I think of my drawings as being idiomatic, that is, as having their own distinctive forms. Like verbal idioms, their parts may be recognizable, but they are not readily understood literally. They come from a particular language of expression. This language is natural, fluent, and kinetic. It is founded in the body. On the one-hand I begin by viewing the poses of models-the relatedness of the parts of the body and the spaces around and into the body. On the other hand, I think of what I do as “tactile looking”. I touch the page with strokes, blotches, and smudges in response to what I am seeing. Form being responded to as form, energy responding to energy in a visceral way. The marks twist and arch toward each other, sometimes creating a near-touch, sometimes an encounter. Masses can be built, color fields can intersect, and delicate marks can teeter in balance.

Mass, intersection, and balance describes my physical and mental condition as I work. It describes the dynamics of the work itself. And it describes the work’s link to the viewer. For it is in the body of the viewer that these forces can be found.


Q. What is the primary motivation behind your work? How would you describe your creative impulse?
A. The motivation for creative work is a response to forces that are beyond the physical. I suppose sharing aspects of our human nature with the intent of bringing internal solutions to a visual resonance would sum up this process. By definition creativity is a going out beyond what we know or realize, so for me this impulse exists as a need to find more of myself than I know exists.

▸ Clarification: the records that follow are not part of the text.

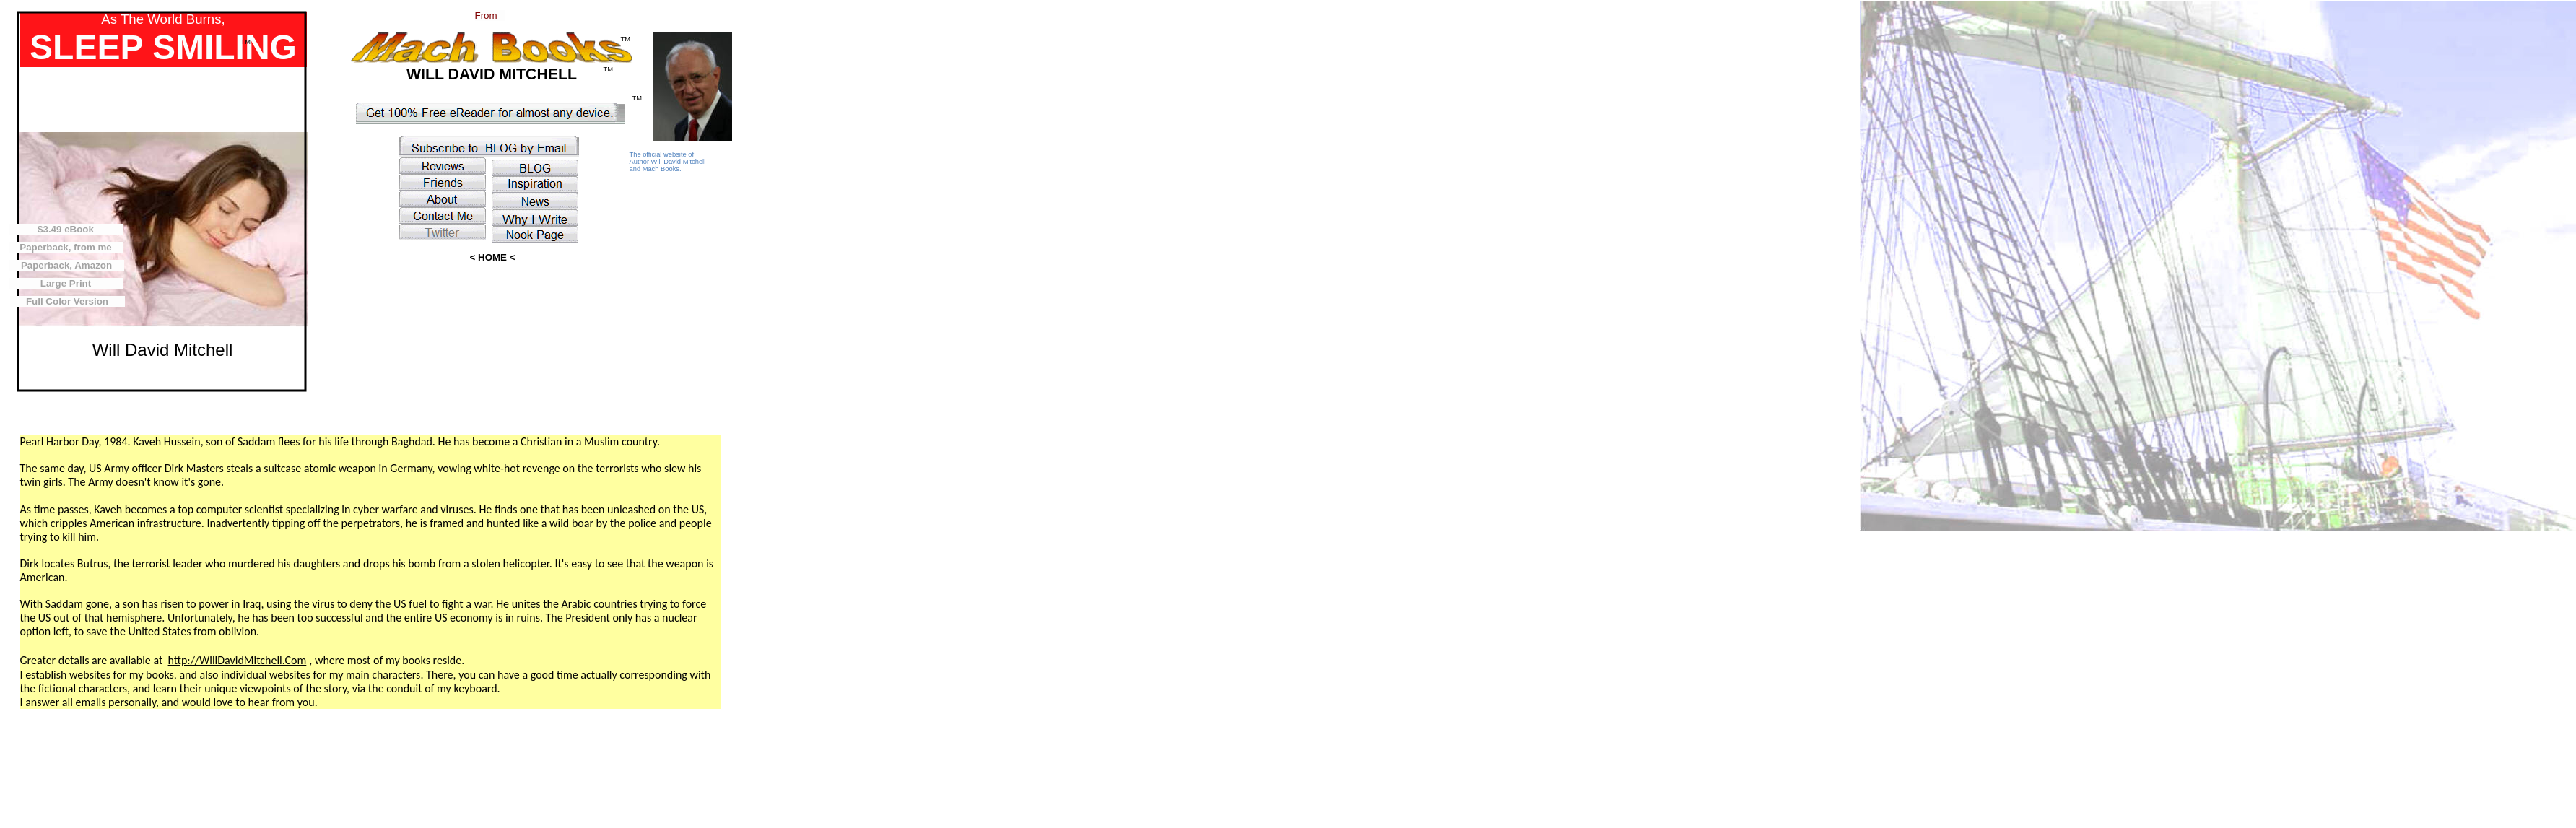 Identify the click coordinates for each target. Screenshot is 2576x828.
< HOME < (492, 257)
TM (625, 39)
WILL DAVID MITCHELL (491, 74) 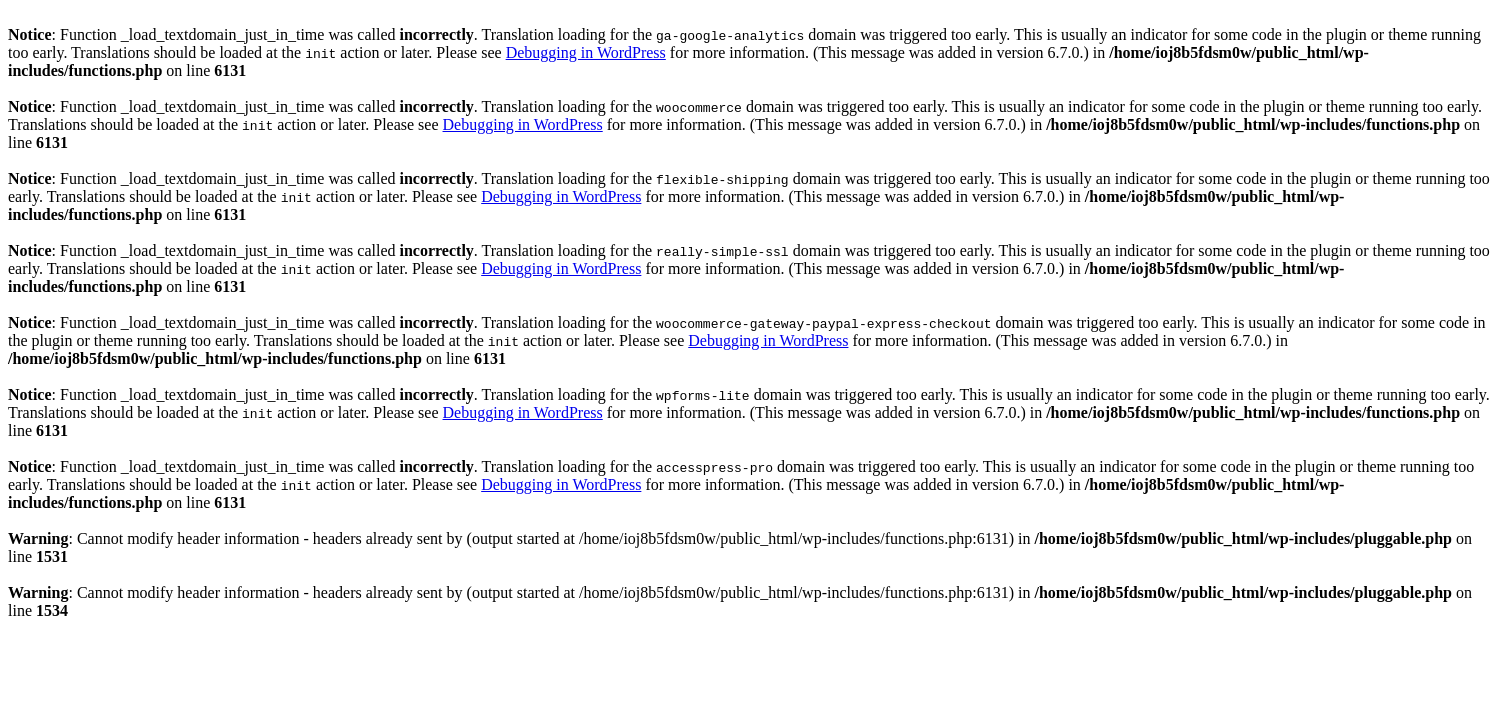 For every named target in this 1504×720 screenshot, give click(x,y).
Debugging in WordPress (586, 52) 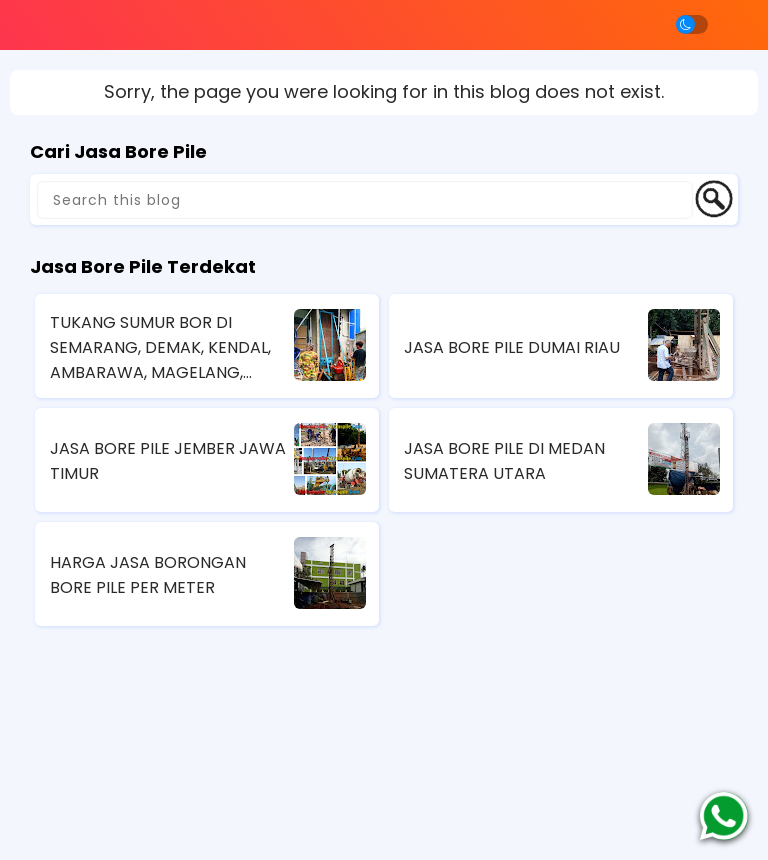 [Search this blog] (365, 200)
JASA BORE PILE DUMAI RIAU (512, 347)
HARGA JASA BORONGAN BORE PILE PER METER (148, 575)
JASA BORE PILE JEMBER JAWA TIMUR (168, 461)
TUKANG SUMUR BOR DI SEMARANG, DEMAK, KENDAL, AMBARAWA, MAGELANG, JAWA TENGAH (160, 348)
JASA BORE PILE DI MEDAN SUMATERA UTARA (504, 461) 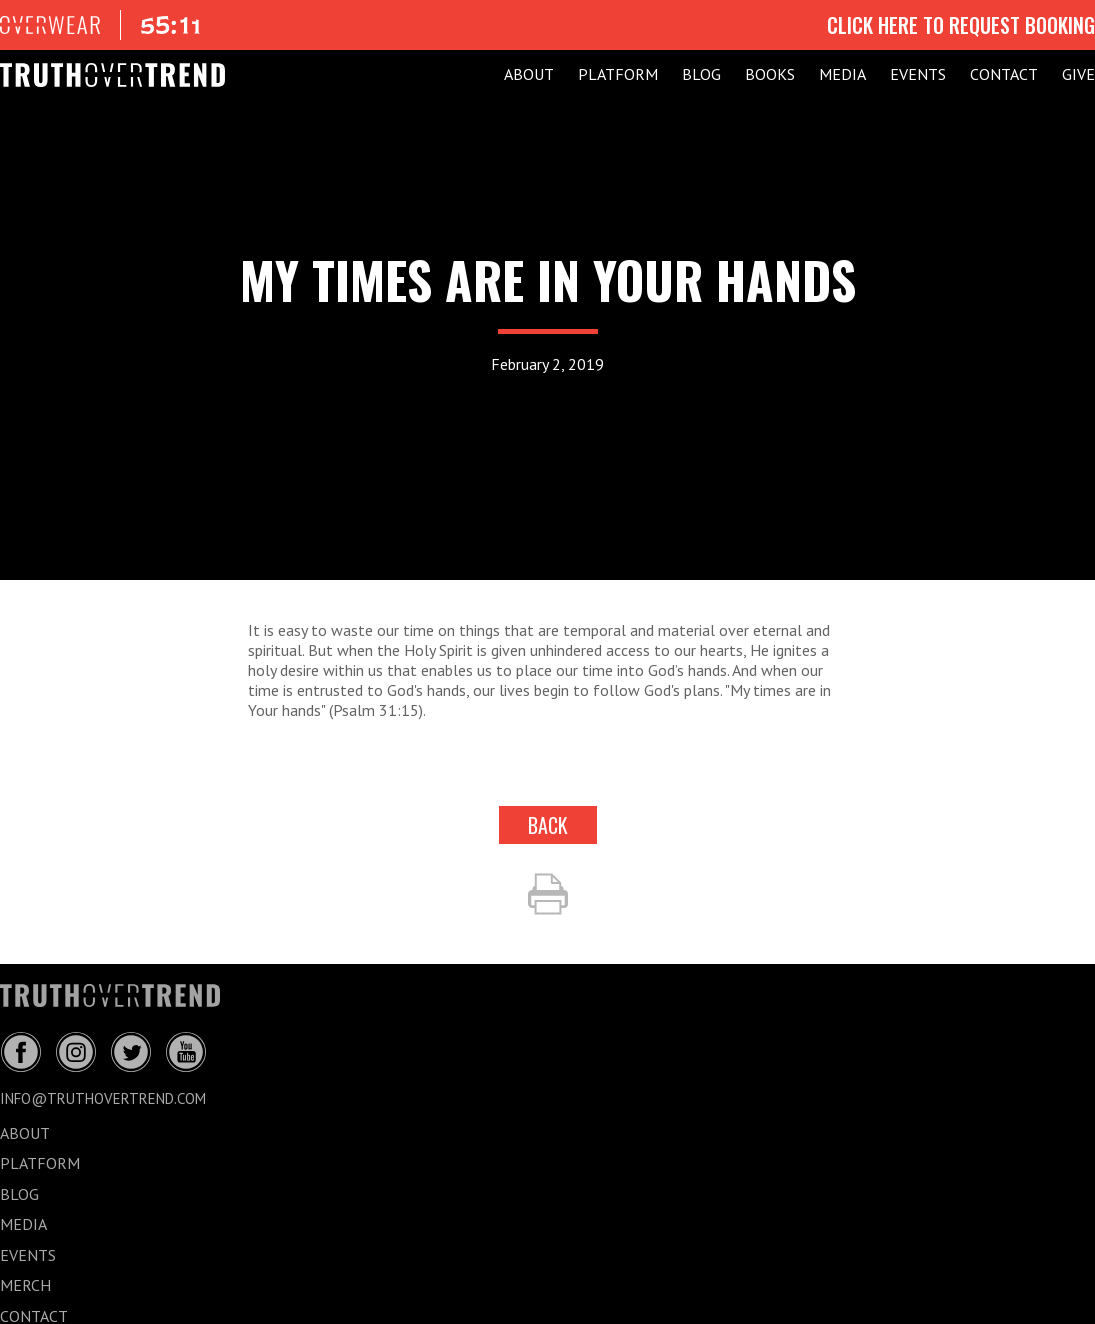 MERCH (25, 1285)
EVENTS (918, 74)
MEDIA (842, 74)
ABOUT (529, 74)
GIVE (1078, 74)
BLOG (701, 74)
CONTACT (1004, 74)
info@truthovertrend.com (103, 1098)
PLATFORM (618, 74)
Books (770, 74)
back (548, 825) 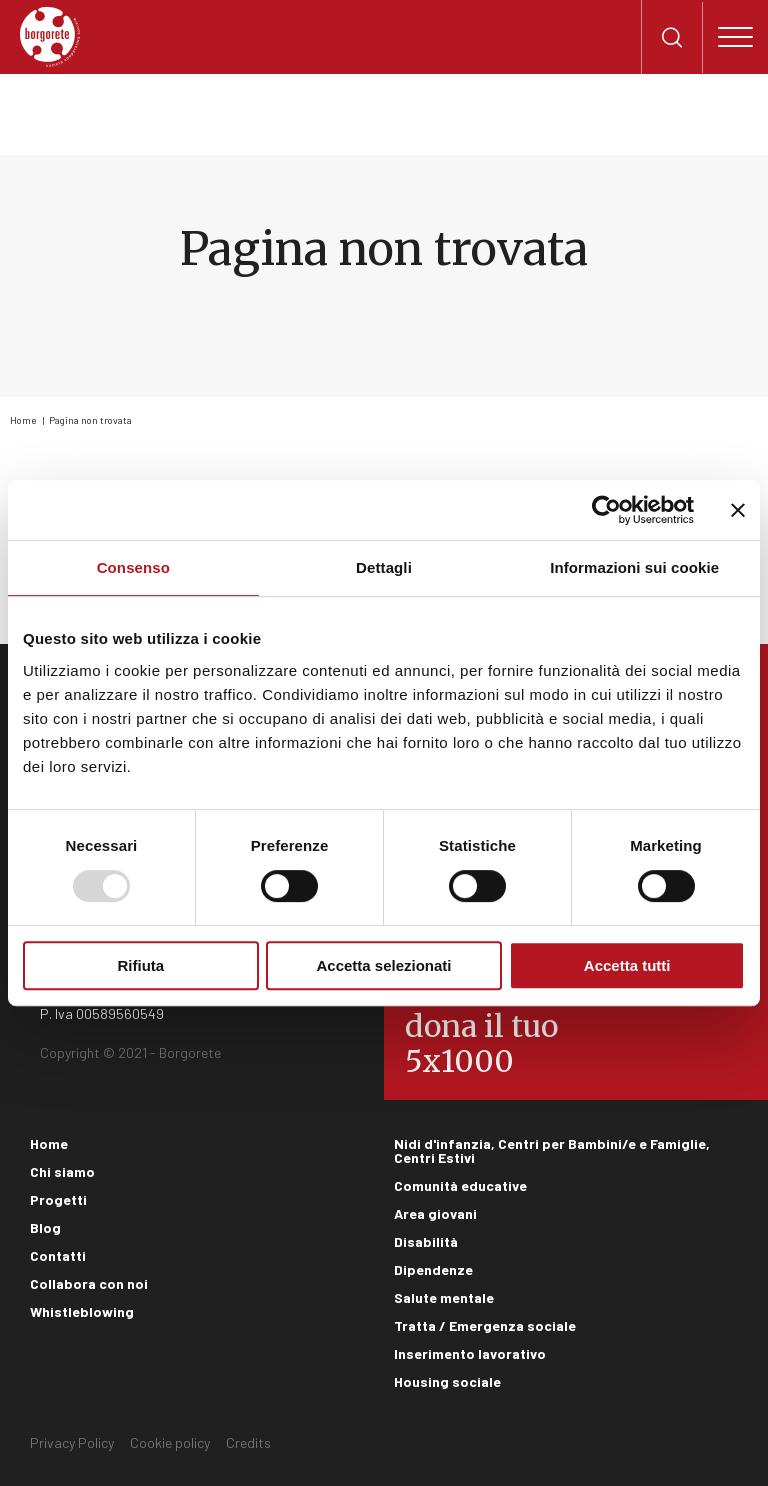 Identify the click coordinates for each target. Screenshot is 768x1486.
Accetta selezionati (383, 965)
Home (23, 420)
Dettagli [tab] (384, 567)
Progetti (58, 1199)
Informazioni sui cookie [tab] (634, 567)
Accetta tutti (627, 965)
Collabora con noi (89, 1283)
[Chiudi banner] (738, 510)
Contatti (58, 1255)
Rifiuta (140, 965)
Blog (45, 1227)
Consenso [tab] (133, 567)
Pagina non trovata (90, 420)
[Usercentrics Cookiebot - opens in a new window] (606, 510)
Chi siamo (62, 1171)
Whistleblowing (82, 1311) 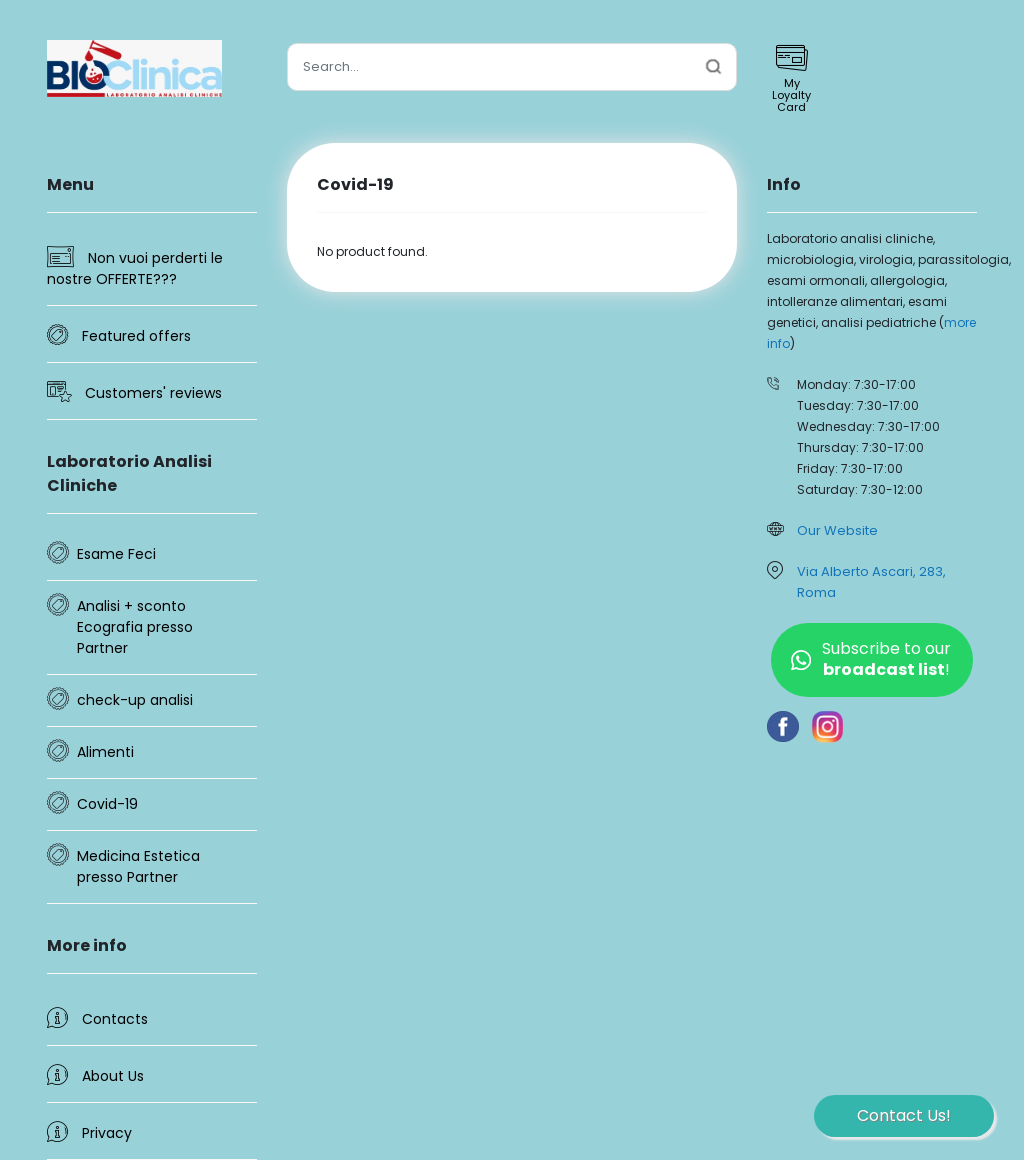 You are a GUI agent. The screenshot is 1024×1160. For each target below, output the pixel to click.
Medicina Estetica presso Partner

Q. Why do you prefer to work with Mylar? What types of mixed media do you use?
A. Mylar has a translucent and softening quality. The nature of its surface produces qualities that are subtle, yet at the same time it is a very durable product. It can handle about any material and withstand some rather vigorous work habits. I use rubbing ink, walnut stain, watercolors, pastels and all manner of marking tools. The intrinsic nature of these materials coexists well.

Q. Please give a basic description of your creative process.
A. I find aesthetic pleasure in beginning work using models. Their presence seems to excite an energy that is missing in inanimate objects. Just visually scanning relationships of human form opens possibilities for creative exploration.

Q. In your statement you explain that your visual language is founded in the body. Please elaborate on this concept.
A. Yes, my visual language is founded in the body as I work gesturally. I think this is a response to an experience, which is a cellular and a body-centered knowledge. The senses of sight, sound and touch are all fully involved. The physicality of the body is the original medium of experience. Because I consider my process to be open to all possibilities, I would consider the outcome to be abstract figuration.

Q. How do you choose your color palette?
A. I tend to use subtle colors, which allow for openness. The allowing of one figure to merge with another dictates both color harmonies and transparencies.

Q. Which artists do you admire?
A. Cy Twombly, deKooning, Susan Rothenberg, Anselm Kiefer. -October 2007

Rosemary Castiglioni’s paintings stand strong and willful. They hold our attention and push at our bodies. These paintings are patient. They unfold slowly. They seem to wait for our consciousness to catch up. They take time. We sense the movement of bodies but we also feel the movement of land-of geology. They place our experience of ourselves inside a longer memory-in a wider view. We feel the unfolding of evolutionary time. The power is imbedded in the structure of the painting. These pieces are well built. Constructed with a steady gaze they hold great forces in balance-boulder to boulder, body to body. We experience the pressure chamber-we breathe into the balance. Castiglioni can seduce us with soft subtle passages but she can unnerve us with some of the roughness and physicality of her marks and forms. However in the end the pieces reassure us. They hold the stability and strength of nature. They speak of an older, longer view that quiets and calms the mind. They place our consciousness where it belongs, in the consciousness of nature. They bring us home.